廃都はそのまま冒険者たちの町にする予定だ。ダンジョン都市シティの外周部をここに移す案もでたが、外周部に多いのは冒険者だった。ただ、彼らに廃都の管理は任せられない。よって廃都をファウシスから救出された前町長一家に任せようとなった。

「操り水の影響が一番酷く出ていたのは子供たちだ。その子たちもいまは普通の子供と変わらなくなっている。戦争が終わった頃には治療院を退院できるだろう」
「廃都に設置する魔導具はどうするの?」
「魔物よけ、そして犯罪者の排除だな」

王都とダンジョン都市シティは『前科者の入都を禁ずる』という厳しい制限の魔導具が設置されている。

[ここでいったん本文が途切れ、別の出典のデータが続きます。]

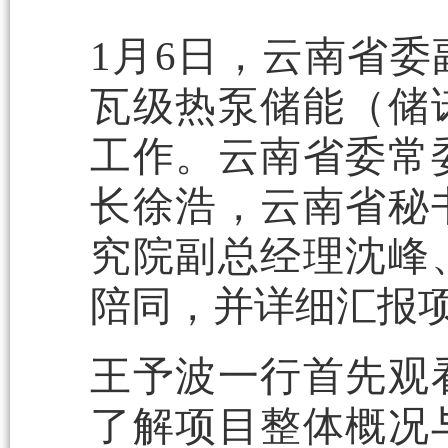
1月6日，云南省
瓦级热泵储能（储
工作。云南省委常
长徐浩，云南省秘
究院副总经理沈峰
陪同，并详细汇报
王予波一行首先观
了解项目整体概况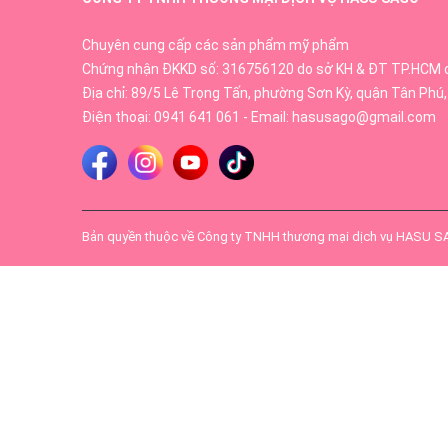
Chuyên cung cấp các sản phẩm mỹ phẩm
Chứng nhận ĐKKD số: 316756120 do sở KH & ĐT TP.HCM 
Địa chỉ: 89/5 Lê Trọng Tấn, phường Sơn Kỳ, quận Tân Phú,
Điện thoại:
0941 641 061
- Email:
hasusago@gmail.com
Món ăn truyền thống của người Nhật Bản là sushi. Rư
thì vị giác và hương vị được tăng thêm và đậm đà hơn 
Bản quyền thuộc về
Công ty TNHH thương mại dịch vụ HASU 
Quả mơ thực sự tốt cho sức khỏe
vì có chứa nhiều 
khoáng có tác dụng cân bằng sự thẩm thấu giữa các t
uống quen thuộc và yêu thích ở Nhật vì cảm giác dịu 
Vị ngọt thơm mềm mại và độ acid cân bằng của rượu 
mơ vảy vàng thưởng thức với món sushi thì vị giác và
Rượu mơ vảy vàng Kikkoman
mang một hương vị tươi 
nên lung linh, tạo nên sự sang trọng, ấn tượng cho các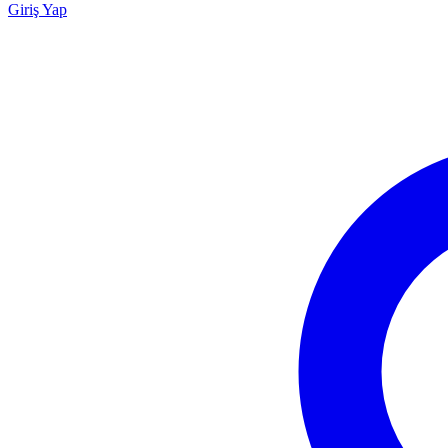
Giriş Yap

罪を償っても許されないものだ。

「実際には正当防衛など、本人による過失ではない者は入れるんだけどな」

冒険者の場合、国や大陸によって変わる規約。それを知らずに罪を犯したパターンが多い。

「そんな冒険者たちに第二の安息地を与えようと思う」

外周部にいる商人はただ商売のためにそこにいるのであって、とくに罪を犯したというわけではなかった。そんな彼らに確認をしたところ、冒険者を相手にしている商売だから一緒に行ってもいい。と半数が答えた。

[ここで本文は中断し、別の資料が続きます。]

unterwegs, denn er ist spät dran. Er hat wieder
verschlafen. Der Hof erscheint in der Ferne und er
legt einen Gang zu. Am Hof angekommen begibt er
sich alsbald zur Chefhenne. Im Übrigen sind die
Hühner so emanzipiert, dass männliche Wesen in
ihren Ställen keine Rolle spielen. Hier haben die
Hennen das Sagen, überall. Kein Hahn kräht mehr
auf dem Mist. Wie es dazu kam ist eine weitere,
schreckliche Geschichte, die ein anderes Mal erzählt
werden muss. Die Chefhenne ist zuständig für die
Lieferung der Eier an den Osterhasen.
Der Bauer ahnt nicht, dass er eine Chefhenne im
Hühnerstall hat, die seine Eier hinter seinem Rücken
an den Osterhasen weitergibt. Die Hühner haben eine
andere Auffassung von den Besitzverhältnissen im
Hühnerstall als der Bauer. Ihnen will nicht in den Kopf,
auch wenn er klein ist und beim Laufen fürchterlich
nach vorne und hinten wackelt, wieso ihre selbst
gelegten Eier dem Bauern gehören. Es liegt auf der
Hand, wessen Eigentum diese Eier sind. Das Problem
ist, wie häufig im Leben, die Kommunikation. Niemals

「いくつもの廃村が残っている。そこも住めるようにすればいい」
「彼らはけっこう強い。侵略者があっても対処はできるだろう」
「今度、魔物の襲撃スタンピードがあっても逃げることはないだろう」
「いまいる冒険者たちもこのまま残るらしいね」

彼らの操り水による影響はすでに解除されている。それによって、いままで無意識に制限されていた戦闘能力が回復された。そして……簡単に操られていたいかりによって自分自身を追い詰めるような鍛錬を開始した。
いま城門の外に出られないのは、失われた戦闘の感触と体力を回復する努力をしているからだった。